AVAILABLE DATA below:
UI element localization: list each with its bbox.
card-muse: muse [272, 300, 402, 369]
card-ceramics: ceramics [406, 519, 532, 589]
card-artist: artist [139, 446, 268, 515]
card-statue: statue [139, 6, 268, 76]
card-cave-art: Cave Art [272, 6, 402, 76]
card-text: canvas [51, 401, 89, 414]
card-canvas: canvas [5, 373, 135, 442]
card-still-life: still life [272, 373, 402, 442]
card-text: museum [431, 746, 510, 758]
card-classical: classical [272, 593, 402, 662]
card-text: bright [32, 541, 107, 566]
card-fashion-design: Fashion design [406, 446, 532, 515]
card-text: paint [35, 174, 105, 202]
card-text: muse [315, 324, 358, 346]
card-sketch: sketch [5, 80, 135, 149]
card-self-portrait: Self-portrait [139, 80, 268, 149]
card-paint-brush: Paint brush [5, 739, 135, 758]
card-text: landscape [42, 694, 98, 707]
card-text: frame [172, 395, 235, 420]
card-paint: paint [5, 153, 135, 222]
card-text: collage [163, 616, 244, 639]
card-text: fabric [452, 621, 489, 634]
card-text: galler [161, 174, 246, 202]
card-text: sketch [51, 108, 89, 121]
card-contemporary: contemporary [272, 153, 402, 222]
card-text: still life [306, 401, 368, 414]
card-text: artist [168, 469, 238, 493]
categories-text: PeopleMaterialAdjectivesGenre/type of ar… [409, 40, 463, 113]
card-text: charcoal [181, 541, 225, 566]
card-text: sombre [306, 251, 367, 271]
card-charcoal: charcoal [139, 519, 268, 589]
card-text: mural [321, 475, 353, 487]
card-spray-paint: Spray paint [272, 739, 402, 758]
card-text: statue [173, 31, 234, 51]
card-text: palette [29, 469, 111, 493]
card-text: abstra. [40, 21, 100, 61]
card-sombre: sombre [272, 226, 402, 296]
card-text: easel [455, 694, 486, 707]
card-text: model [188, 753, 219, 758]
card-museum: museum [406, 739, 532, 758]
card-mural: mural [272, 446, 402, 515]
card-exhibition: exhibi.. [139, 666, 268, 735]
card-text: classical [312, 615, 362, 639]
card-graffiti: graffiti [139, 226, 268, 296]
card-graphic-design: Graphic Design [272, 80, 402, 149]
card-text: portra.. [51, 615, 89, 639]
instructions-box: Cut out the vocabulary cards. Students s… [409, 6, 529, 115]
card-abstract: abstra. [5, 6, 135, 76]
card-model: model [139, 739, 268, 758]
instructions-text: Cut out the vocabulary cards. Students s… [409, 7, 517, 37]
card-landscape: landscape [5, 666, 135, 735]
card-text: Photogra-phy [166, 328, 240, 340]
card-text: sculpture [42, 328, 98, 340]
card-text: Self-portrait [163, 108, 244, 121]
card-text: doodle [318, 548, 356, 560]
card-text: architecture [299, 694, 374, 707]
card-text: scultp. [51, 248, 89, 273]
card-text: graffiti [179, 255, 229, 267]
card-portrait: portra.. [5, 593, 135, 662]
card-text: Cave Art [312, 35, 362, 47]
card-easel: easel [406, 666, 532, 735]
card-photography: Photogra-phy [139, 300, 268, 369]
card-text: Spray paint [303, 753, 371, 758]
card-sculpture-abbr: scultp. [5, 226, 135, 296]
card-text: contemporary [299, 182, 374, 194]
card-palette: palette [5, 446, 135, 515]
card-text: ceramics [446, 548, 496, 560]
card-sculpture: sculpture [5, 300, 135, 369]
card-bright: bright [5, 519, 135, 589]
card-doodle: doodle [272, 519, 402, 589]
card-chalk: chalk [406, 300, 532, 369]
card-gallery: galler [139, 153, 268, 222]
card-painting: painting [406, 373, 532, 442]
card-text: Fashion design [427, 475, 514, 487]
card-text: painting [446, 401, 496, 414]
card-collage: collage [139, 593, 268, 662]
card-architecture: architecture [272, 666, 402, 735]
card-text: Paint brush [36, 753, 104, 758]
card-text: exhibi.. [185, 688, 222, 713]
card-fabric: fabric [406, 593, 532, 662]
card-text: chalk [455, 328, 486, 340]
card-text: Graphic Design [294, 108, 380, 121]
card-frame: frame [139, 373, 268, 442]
End of AVAILABLE DATA.
GOAL OF THE EXERCISE:
In the entries above, find each line that includes the string "sombre" and copy it.

SOLUTION:
card-text: sombre [306, 251, 367, 271]
card-sombre: sombre [272, 226, 402, 296]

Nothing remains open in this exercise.